### Records
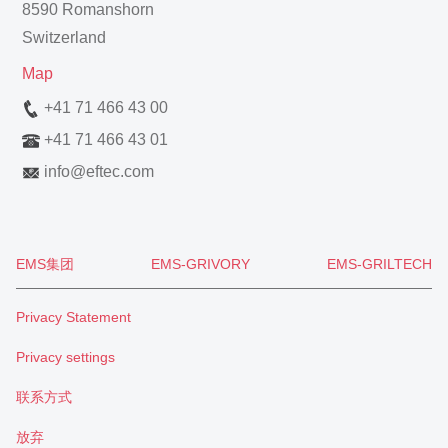
8590 Romanshorn
Switzerland
Map
+41 71 466 43 00
+41 71 466 43 01
info
@
eftec.com
EMS集团
EMS-GRIVORY
EMS-GRILTECH
Privacy Statement
Privacy settings
联系方式
放弃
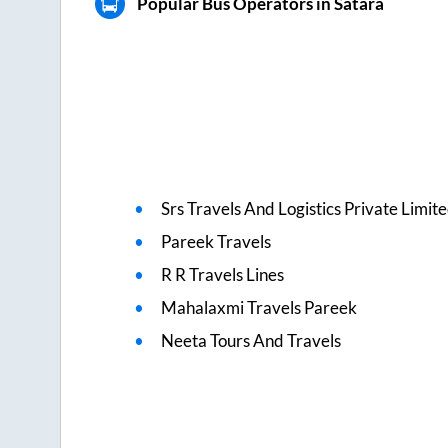
Popular Bus Operators in Satara
Srs Travels And Logistics Private Limit
Pareek Travels
R R Travels Lines
Mahalaxmi Travels Pareek
Neeta Tours And Travels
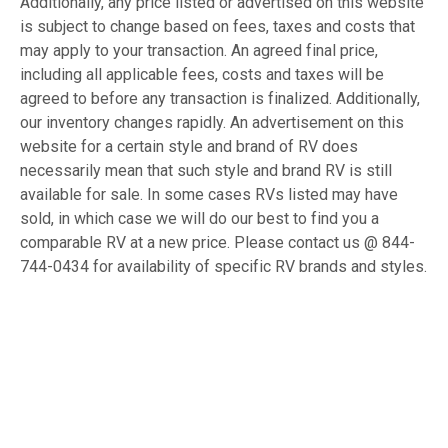
Additionally, any price listed or advertised on this website
is subject to change based on fees, taxes and costs that
may apply to your transaction. An agreed final price,
including all applicable fees, costs and taxes will be
agreed to before any transaction is finalized. Additionally,
our inventory changes rapidly. An advertisement on this
website for a certain style and brand of RV does
necessarily mean that such style and brand RV is still
available for sale. In some cases RVs listed may have
sold, in which case we will do our best to find you a
comparable RV at a new price. Please contact us @ 844-
744-0434 for availability of specific RV brands and styles.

### Work to complete
Find every line above where the word "costs" occurs, and copy that line.

### Answer box
is subject to change based on fees, taxes and costs that
including all applicable fees, costs and taxes will be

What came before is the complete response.